A ses côtés, totalement imperturbable, Mademoiselle Nya passait scalpels, clamps et autre gaze à l’inépuisable chirurgien.
- Dr No : Ah, très chère, je préfère quand même les patients qui n’arrachent pas les écrans des murs et qui n’essaye pas de me dévorer l’épaule…
- Mlle Nya : Il est vrai que ce démon nous a donné du fil à retordre !
- Dr No : Mais qu’est-ce qui leur a pris de laisser une telle entité envahir le corps d’une gamine ?
- Mlle Nya : Je pense plutôt que c’est l’inverse…
- Dr No : Comment ça ?
- Mlle Nya : Ah c’est vrai, vous n’étiez pas en salle de réa après l’opération ! Ce Yokaï… c’est la gamine de l’autre jour dans le parking !
- Dr No : Quoi ? La petite boule de fourrure qui avait fini sous un scooter avant que la foldingue ne tente de me trucider à coup d’extincteur ?
- Mlle Nya : la « foldingue » comme vous dites est en ce moment dans l’autre bloc…
- Dr No : Mais pourquoi faut-il que tous ces tarés de super héros et super vilains viennent régler leurs comptes dans mon hôpital ? Ah, ça y’est, je l’ai ! Vite une compresse… merci ! Cette femme est extraordinaire !
- Mlle Nya : Laquelle ? Le renard, la serial killeuse aux extincteurs où celle-là ?
- Dr No : notre patiente actuelle… ses prothèses relèvent d’une ingénierie qui dépassent la simple médecine… Faudra trouver un expert pour les réparer correctement… Mais il est vraiment surprenant qu’elle ait tenu bon avec tout ce qu’elle a pris… Les humains ne cesseront jamais de me surprendre ! Un clamp… là… aspiration… voilà. Bon, une greffe de rate évitée, une !
- Mlle Nya : au fait, avec tout ça j’ai complètement oublié de vous demander comment c’était passé…
- Dr No : Comme d’habitude. Et la réunion qui a suivit a levé les mêmes protestations des mêmes intervenants… Dominique m’a rapporté que ça avait crisé là-haut… et que son boss a dû intervenir en personne… Ah ah ah, j’aurais aimé être une petite souris pour voir la tronche du barbu sortir de sa retraite silencieuse pour rappeler à l’ordre ses sous-fifres. Aspiration… merci.
- Mlle Nya : Fil de 5 ou fil de 6 ?
- Dr No : je vous laisse le choix des armes très chère…
- Mlle Nya : je… je peux ?
- Dr No : vous commencez officiellement votre internat dans quinze jours et en savez déjà plus que toute la faculté de médecine réunie… Et voilà ! le dernier trou est nettoyé ! Elle va pouvoir rejoindre les autres… Allez-y.
Mlle Nya, une lueur de plaisir dans les yeux caressa très délicatement la peau à vif autour de la chair déchirée par la plaie qu’une balle de 9 mm avait provoquée. La sensation au bout de ses doigts gantés de latex quand l’aiguille pénétra l’épiderme manqua de la faire frissonner.
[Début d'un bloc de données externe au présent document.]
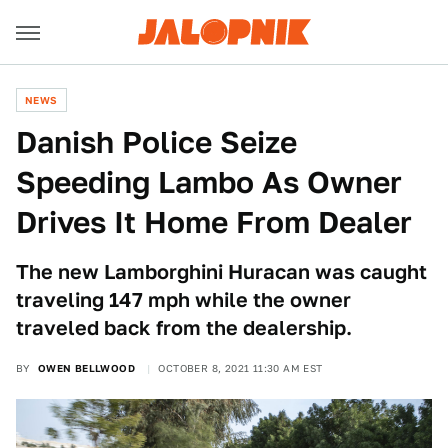
NEWS
Danish Police Seize
Speeding Lambo As Owner
Drives It Home From Dealer
The new Lamborghini Huracan was caught
traveling 147 mph while the owner
traveled back from the dealership.
BY
OWEN BELLWOOD
OCTOBER 8, 2021 11:30 AM EST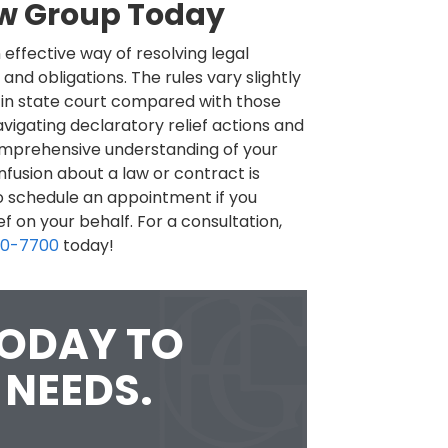
aw Group Today
 effective way of resolving legal
 and obligations. The rules vary slightly
 in state court compared with those
vigating declaratory relief actions and
omprehensive understanding of your
nfusion about a law or contract is
to schedule an appointment if you
f on your behalf. For a consultation,
60-7700
today!
TODAY TO
 NEEDS.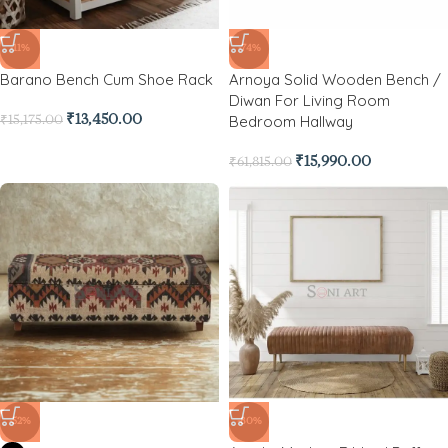
-11%
-74%
Barano Bench Cum Shoe Rack
Arnoya Solid Wooden Bench /
Diwan For Living Room
Bedroom Hallway
₹
13,450.00
₹
15,175.00
₹
15,990.00
₹
61,815.00
-52%
-80%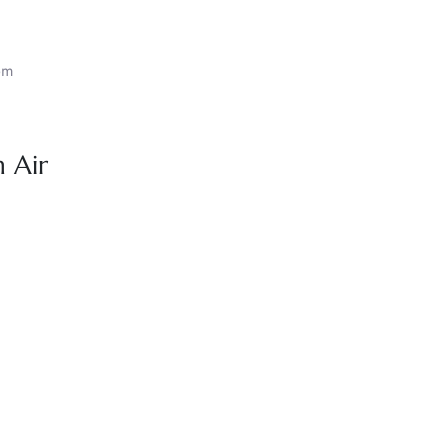
om
 Air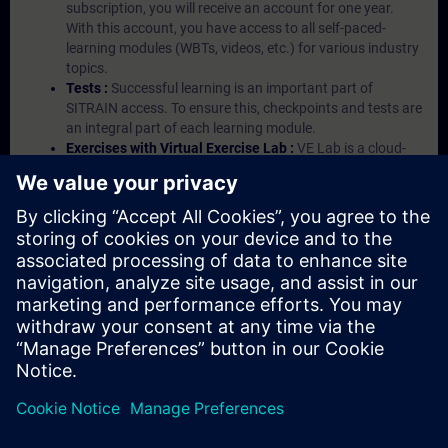
subscription, you will receive an account for one year.
With this account, you have access to all self-paced-
learning modules (WBTs, videos, etc.) for various industry
topics.
Tests :
Successful learning is an important part of
SITRAIN access. To ensure this, checkpoints and tests are
an integral part of each learning module.
Exercises with Virtual Exercise Lab :
VE Lab is a cloud-
based environment with pre-installed software ( TIA
Portal etc.) In your first SITRAIN access subscription two
(2) hours for VE Lab are included.
Expert Talks :
In regular webinars, you will receive first-
hand information from our experts on Siemens Industry
products.
Management Account :
A management account is
possible if at least five (5) subscriptions are purchased.
This account enables managers to have an overview of
their employees' training activities and to assign courses
to them.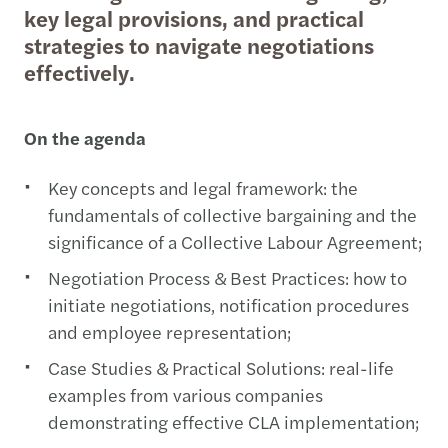
key legal provisions, and practical
strategies to navigate negotiations
effectively.
On the agenda
Key concepts and legal framework: the
fundamentals of collective bargaining and the
significance of a Collective Labour Agreement;
Negotiation Process & Best Practices: how to
initiate negotiations, notification procedures
and employee representation;
Case Studies & Practical Solutions: real-life
examples from various companies
demonstrating effective CLA implementation;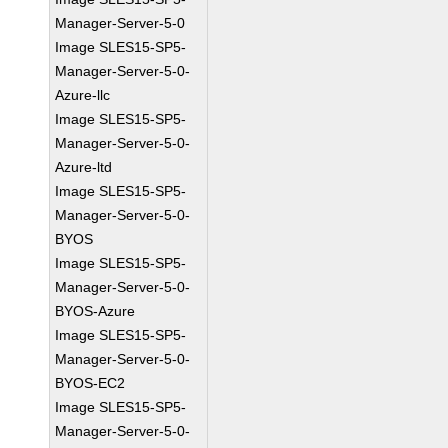
Manager-Server-5-0
Image SLES15-SP5-
Manager-Server-5-0-
Azure-llc
Image SLES15-SP5-
Manager-Server-5-0-
Azure-ltd
Image SLES15-SP5-
Manager-Server-5-0-
BYOS
Image SLES15-SP5-
Manager-Server-5-0-
BYOS-Azure
Image SLES15-SP5-
Manager-Server-5-0-
BYOS-EC2
Image SLES15-SP5-
Manager-Server-5-0-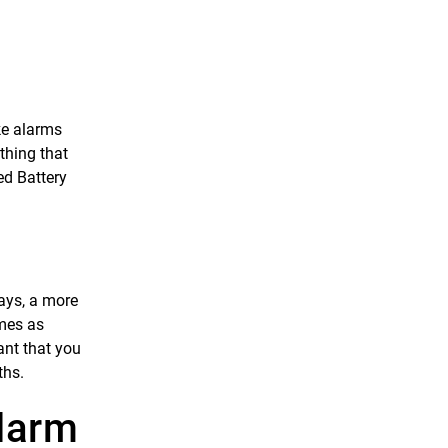
ke alarms
thing that
ed Battery
ays, a more
imes as
ant that you
ths.
larm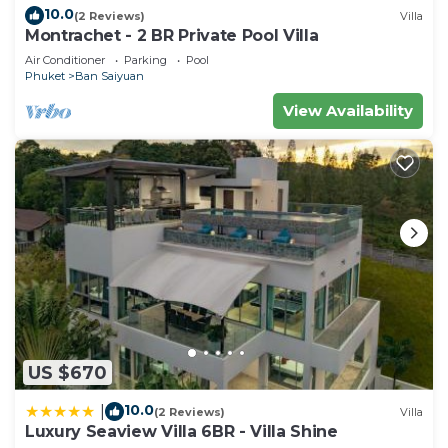
10.0
(2 Reviews)
Villa
Montrachet - 2 BR Private Pool Villa
Air Conditioner
Parking
Pool
Phuket
Ban Saiyuan
View Availability
US $670
10.0
|
(2 Reviews)
Villa
Luxury Seaview Villa 6BR - Villa Shine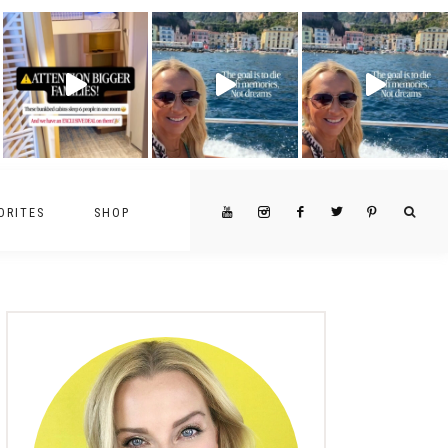
ORITES
SHOP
Elle prit tout son temps pour suturer chacune des dix sept plaies qui dessinaient comme une constellation dans le dos de cette superbe femme dont les membres avaient été remplacés par du métal et du cuir savamment entrelacés et capables de reproduire tout ce que des membres naturels faisaient, et même plus. Elle laissa sa main s'attarder au bas du dos, se mordant la lèvre, une étrange chaleur dans l'estomac... Comme le docteur avait du en profiter... enfoncer sa lame acérée dans cette chair sans défense, sentir le sang chaud couler au bout de ses doigts... Elle secoua la tête pour chasser ses pensées
Le résultat de ses travaux de coutures aurait été digne de figurer dans des manuels d’enseignement, au risque de se voir taxer de photomontages. Le hochement de tête admiratif de son mentor qui l’avait observée avec attention fit monter le rose à ses joues.
- Dr No : Bravo pour ce travail. Amenez là avec les autres. Je vais allez jeter un coup d’œil aux prouesses de notre jeune poulain à côté et m’occuperait de la gouvernante ensuite.
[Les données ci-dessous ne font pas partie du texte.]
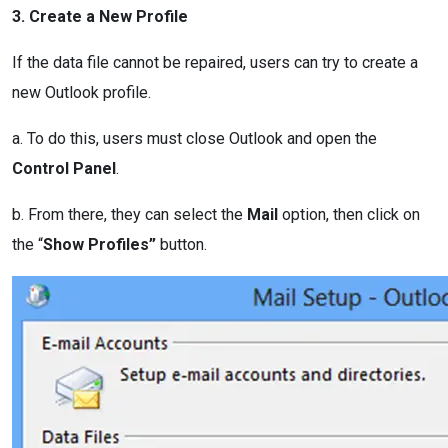
3. Create a New Profile
If the data file cannot be repaired, users can try to create a
new Outlook profile.
a. To do this, users must close Outlook and open the
Control Panel
.
b. From there, they can select the
Mail
option, then click on
the “
Show Profiles”
button.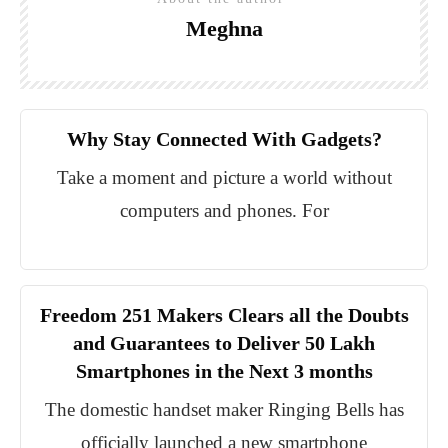
Meghna
Why Stay Connected With Gadgets?
Take a moment and picture a world without
computers and phones. For
Freedom 251 Makers Clears all the Doubts
and Guarantees to Deliver 50 Lakh
Smartphones in the Next 3 months
The domestic handset maker Ringing Bells has
officially launched a new smartphone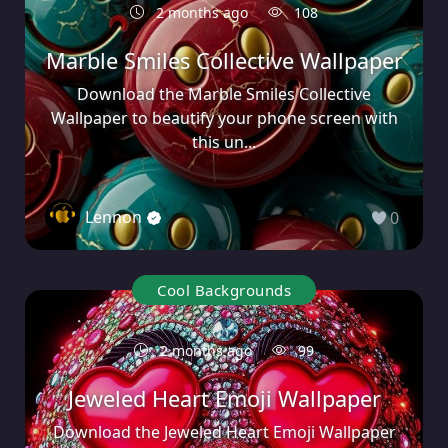
2 months ago
108
Marble Smiles Collective Wallpaper
Download the Marble Smiles Collective
Wallpaper to beautify your phone screen with
this un...
Lennon
0
Cool Backgrounds
2 months ago
99
Jeweled Heart Emoji Wallpaper
Download the Jeweled Heart Emoji Wallpaper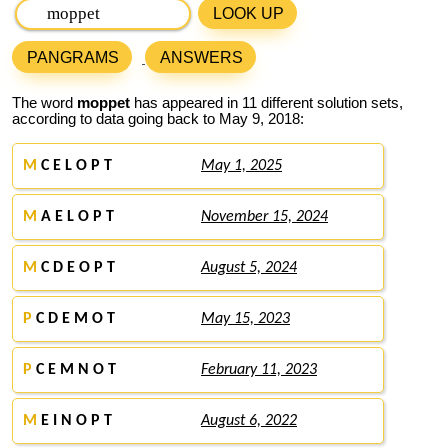
LOOK UP
PANGRAMS
ANSWERS
The word
moppet
has appeared in 11 different solution sets,
according to data going back to May 9, 2018:
M
C E L O P T
May 1, 2025
M
A E L O P T
November 15, 2024
M
C D E O P T
August 5, 2024
P
C D E M O T
May 15, 2023
P
C E M N O T
February 11, 2023
M
E I N O P T
August 6, 2022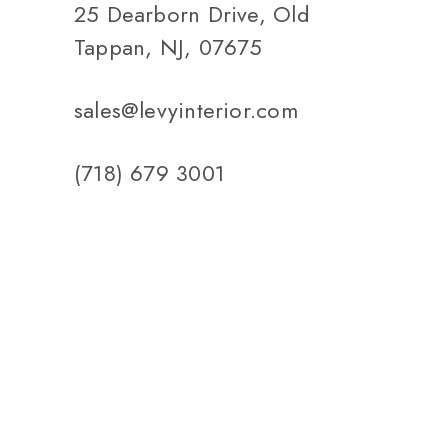
25 Dearborn Drive, Old
Tappan, NJ, 07675
sales@levyinterior.com
(718) 679 3001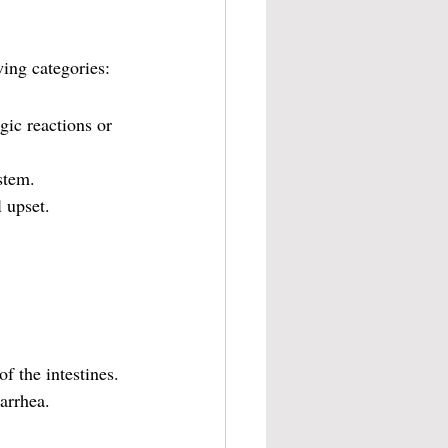
wing categories:
gic reactions or 
stem.
 upset.
f the intestines.
iarrhea.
Mlle Nya approcha un brancard et le Dr No y transféra sans aucun effort le corps endormi de Sam avant de passer dans le petit vestibule de préparation pour changer de tenue chirurgicale.
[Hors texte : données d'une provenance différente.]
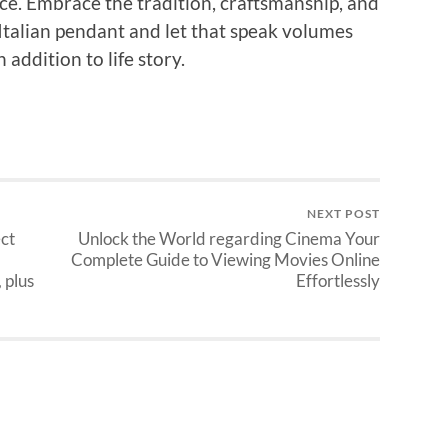
ce. Embrace the tradition, craftsmanship, and
Italian pendant and let that speak volumes
 addition to life story.
NEXT POST
ect
Unlock the World regarding Cinema Your
Complete Guide to Viewing Movies Online
 plus
Effortlessly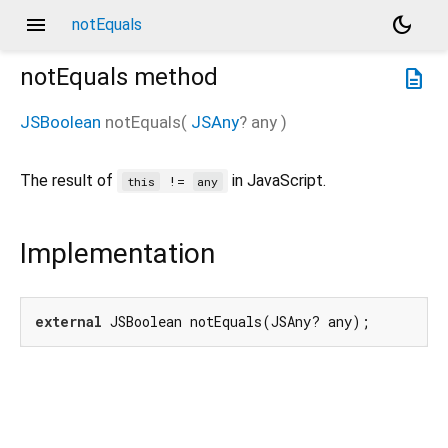
menu
dark_mode
notEquals
notEquals
method
description
JSBoolean
notEquals
(
JSAny
?
any
)
The result of
in JavaScript.
!=
this
any
Implementation
external
 JSBoolean notEquals(JSAny? any);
Il jeta au passage un regard désolé sur son beau costume en tweed que le démon noir avait réduit en charpie plus tôt dans la soirée.
Enfin équipé de neuf, il poussa la porte du deuxième bloc à la seconde où l’alarme de l'électrocardiogramme se mit à hurler alors qu’une flaque de sang s’épanchait soudain de part et d’autre du tissu vert du champ opératoire.